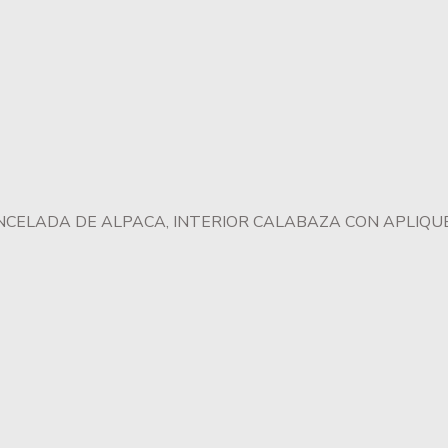
NCELADA DE ALPACA, INTERIOR CALABAZA CON APLIQUE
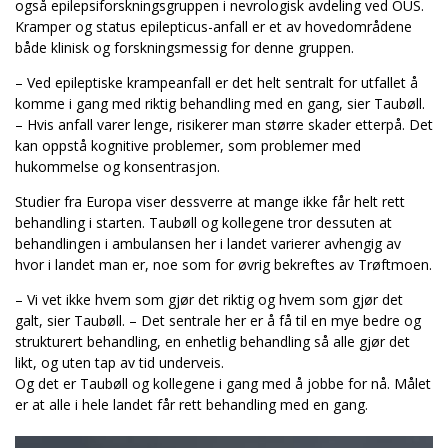
også epilepsiforskningsgruppen i nevrologisk avdeling ved OUS.
Kramper og status epilepticus-anfall er et av hovedområdene
både klinisk og forskningsmessig for denne gruppen.
– Ved epileptiske krampeanfall er det helt sentralt for utfallet å
komme i gang med riktig behandling med en gang, sier Taubøll.
– Hvis anfall varer lenge, risikerer man større skader etterpå. Det
kan oppstå kognitive problemer, som problemer med
hukommelse og konsentrasjon.
Studier fra Europa viser dessverre at mange ikke får helt rett
behandling i starten. Taubøll og kollegene tror dessuten at
behandlingen i ambulansen her i landet varierer avhengig av
hvor i landet man er, noe som for øvrig bekreftes av Trøftmoen.
– Vi vet ikke hvem som gjør det riktig og hvem som gjør det
galt, sier Taubøll. – Det sentrale her er å få til en mye bedre og
strukturert behandling, en enhetlig behandling så alle gjør det
likt, og uten tap av tid underveis.
Og det er Taubøll og kollegene i gang med å jobbe for nå. Målet
er at alle i hele landet får rett behandling med en gang.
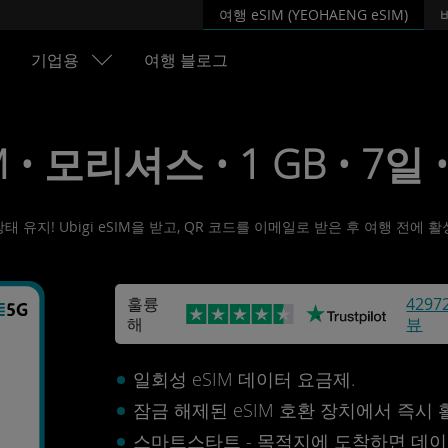
여행 eSIM (YEOHAENG eSIM)
기업용
여행 블로그
M • 모리셔스 • 1 GB • 7일 
유지! Ubigi eSIM을 받고, QR 코드를 이메일로 받은 후 여행 전에
훌륭
4297
해
뷰
일회성 eSIM 데이터 요금제.
잠금 해제된 eSIM 호환 장치에서 즉시
스마트스타트 - 목적지에 도착하면 데이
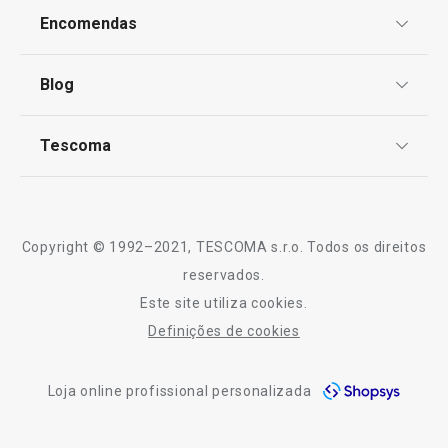
Proteção de informações pessoais
Encomendas
Produtos virais nas redes socias
Centro de Arbitragem
Termos e Condições
Blog
Livro de Reclamações
Essenciais de Verão
TESCOMA Club
Notícias
Tescoma
Perguntas Frequentes
Regresso às aulas e ao trabalho
Receitas
Sobre nós
Truques e Dicas
Serviço Pós-Venda
Copyright © 1992–2021, TESCOMA s.r.o. Todos os direitos
Profissionais
reservados.
Este site utiliza cookies.
Contactos
Definições de cookies
-10% Novos Subscritores
Loja online profissional personalizada
-12 %
Novidade
Portes 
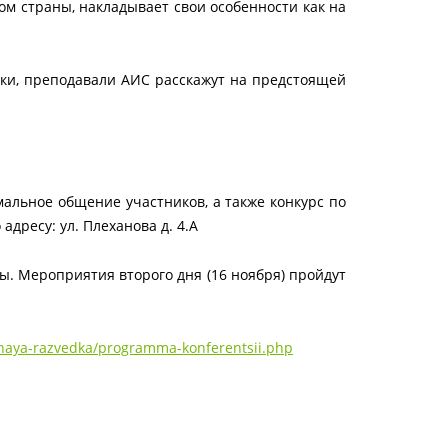
м страны, накладывает свои особенности как на
ики, преподавали АИС расскажут на предстоящей
альное общение участников, а также конкурс по
дресу: ул. Плеханова д. 4.А
ы. Мероприятия второго дня (16 ноября) пройдут
tnaya-razvedka/programma-konferentsii.php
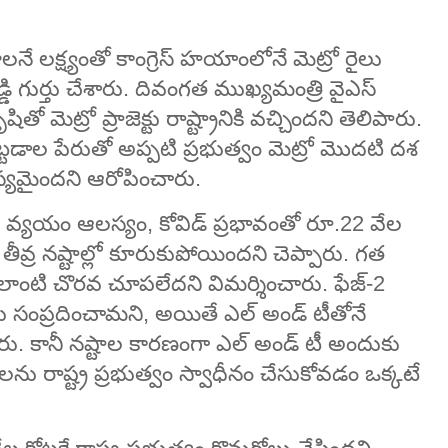
నే లక్ష్యంతో కాంగ్రెస్ హయాంలోనే మెట్రో రైలు
డ్డి గుర్తు చేశారు. దివంగత ముఖ్యమంత్రి వైఎస్
ృషితో మెట్రో ప్రాజెక్టు రాష్ట్రానికి వచ్చిందని తెలిపారు.
టడాల పేరుతో అప్పటి ప్రభుత్వం మెట్రో మొదటి దశ
లస్యమైందని ఆరోపించారు.
జెక్టు వ్యయం ఆలస్యం, కోవిడ్ ప్రభావంతో రూ.22 వేల
థ తీవ్ర నష్టాల్లో కూరుకుపోయిందని చెప్పారు. గత
ం ఎలాంటి చొరవ చూపలేదని విమర్శించారు. ఫేజ్-2
ార్లు సంప్రదించామని, అయితే ఎల్ అండ్ టీతోనే
దన్నారు. కానీ నష్టాల కారణంగా ఎల్ అండ్ టీ అందుకు
తులను రాష్ట్ర ప్రభుత్వం స్వాధీనం చేసుకోవడం ఒక్కటే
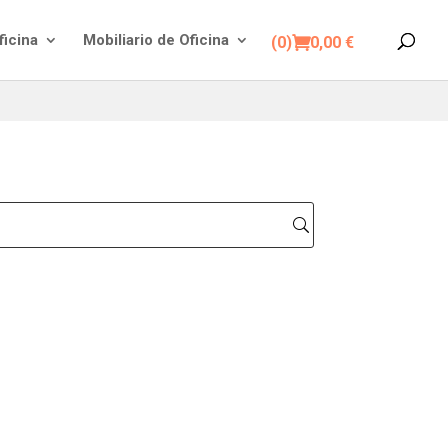
ficina
Mobiliario de Oficina
(0)
0,00
€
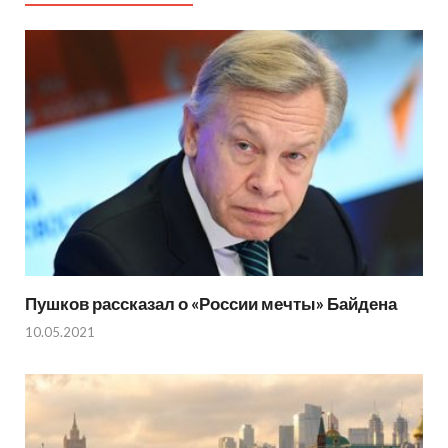
Пушков рассказал о «России мечты» Байдена
10.05.2021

__Brief__
Pictures should be skipped, and the records retyped word for word.

__Solution__
NCELADA DE ALPACA, INTERIOR CALABAZA CON APLIQUE
også epilepsiforskningsgruppen i nevrologisk avdeling ved OUS.
Kramper og status epilepticus-anfall er et av hovedområdene
både klinisk og forskningsmessig for denne gruppen.
– Ved epileptiske krampeanfall er det helt sentralt for utfallet å
komme i gang med riktig behandling med en gang, sier Taubøll.
– Hvis anfall varer lenge, risikerer man større skader etterpå. Det
kan oppstå kognitive problemer, som problemer med
hukommelse og konsentrasjon.
Studier fra Europa viser dessverre at mange ikke får helt rett
behandling i starten. Taubøll og kollegene tror dessuten at
behandlingen i ambulansen her i landet varierer avhengig av
hvor i landet man er, noe som for øvrig bekreftes av Trøftmoen.
– Vi vet ikke hvem som gjør det riktig og hvem som gjør det
galt, sier Taubøll. – Det sentrale her er å få til en mye bedre og
strukturert behandling, en enhetlig behandling så alle gjør det
likt, og uten tap av tid underveis.
Og det er Taubøll og kollegene i gang med å jobbe for nå. Målet
er at alle i hele landet får rett behandling med en gang.
여행 eSIM (YEOHAENG eSIM)
기업용
여행 블로그
M • 모리셔스 • 1 GB • 7일 
유지! Ubigi eSIM을 받고, QR 코드를 이메일로 받은 후 여행 전에
훌륭
4297
해
뷰
일회성 eSIM 데이터 요금제.
잠금 해제된 eSIM 호환 장치에서 즉시
스마트스타트 - 목적지에 도착하면 데이
Proteção de informações pessoais
Encomendas
Produtos virais nas redes socias
Centro de Arbitragem
Termos e Condições
Blog
Livro de Reclamações
Essenciais de Verão
TESCOMA Club
Notícias
Tescoma
Perguntas Frequentes
Regresso às aulas e ao trabalho
Receitas
Sobre nós
Truques e Dicas
Serviço Pós-Venda
Copyright © 1992–2021, TESCOMA s.r.o. Todos os direitos
Profissionais
reservados.
Este site utiliza cookies.
Contactos
Definições de cookies
-10% Novos Subscritores
Loja online profissional personalizada
-12 %
Novidade
Portes 
м страны, накладывает свои особенности как на
ики, преподавали АИС расскажут на предстоящей
альное общение участников, а также конкурс по
дресу: ул. Плеханова д. 4.А
ы. Мероприятия второго дня (16 ноября) пройдут
tnaya-razvedka/programma-konferentsii.php
నే లక్ష్యంతో కాంగ్రెస్ హయాంలోనే మెట్రో రైలు
డ్డి గుర్తు చేశారు. దివంగత ముఖ్యమంత్రి వైఎస్
ృషితో మెట్రో ప్రాజెక్టు రాష్ట్రానికి వచ్చిందని తెలిపారు.
టడాల పేరుతో అప్పటి ప్రభుత్వం మెట్రో మొదటి దశ
లస్యమైందని ఆరోపించారు.
జెక్టు వ్యయం ఆలస్యం, కోవిడ్ ప్రభావంతో రూ.22 వేల
థ తీవ్ర నష్టాల్లో కూరుకుపోయిందని చెప్పారు. గత
ం ఎలాంటి చొరవ చూపలేదని విమర్శించారు. ఫేజ్-2
ార్లు సంప్రదించామని, అయితే ఎల్ అండ్ టీతోనే
దన్నారు. కానీ నష్టాల కారణంగా ఎల్ అండ్ టీ అందుకు
తులను రాష్ట్ర ప్రభుత్వం స్వాధీనం చేసుకోవడం ఒక్కటే
ficina
Mobiliario de Oficina
(0)
0,00
€
Пушков рассказал о «России мечты» Байдена
10.05.2021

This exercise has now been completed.